All lines in the records below that hold "have" are to be shown.
START DATA LISTING
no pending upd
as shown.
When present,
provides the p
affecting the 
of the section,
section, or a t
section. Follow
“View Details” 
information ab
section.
END DATA LISTING
START DATA LISTING
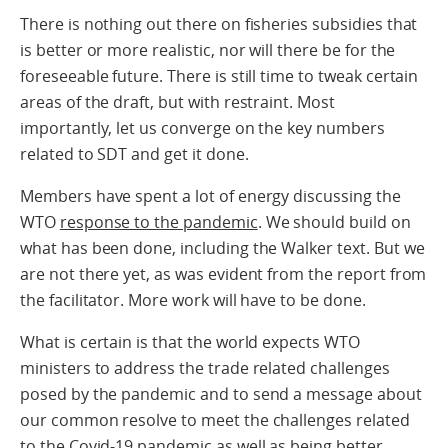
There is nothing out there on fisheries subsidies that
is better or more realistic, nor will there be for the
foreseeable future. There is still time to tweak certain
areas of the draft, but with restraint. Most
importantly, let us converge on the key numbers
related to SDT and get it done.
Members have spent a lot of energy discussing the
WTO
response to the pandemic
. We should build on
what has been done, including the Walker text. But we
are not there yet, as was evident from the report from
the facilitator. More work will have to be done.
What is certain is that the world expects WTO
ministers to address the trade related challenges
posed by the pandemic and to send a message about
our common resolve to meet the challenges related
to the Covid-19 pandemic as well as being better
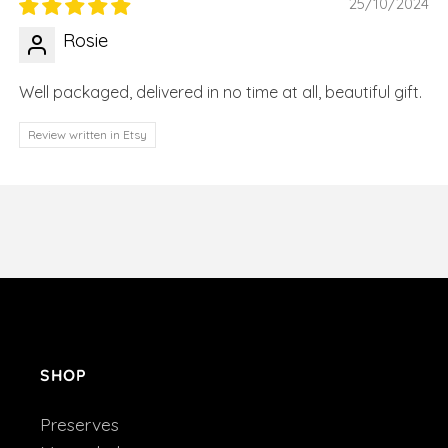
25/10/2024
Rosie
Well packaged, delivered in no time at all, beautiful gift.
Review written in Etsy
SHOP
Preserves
END DATA LISTING
START DATA LISTING
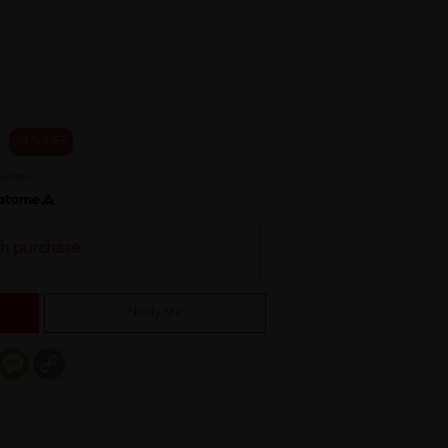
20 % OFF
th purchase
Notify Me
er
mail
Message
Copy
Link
END DATA LISTING
* RESULT BELOW:
Members have spent a lot of energy discussing the
the facilitator. More work will have to be done.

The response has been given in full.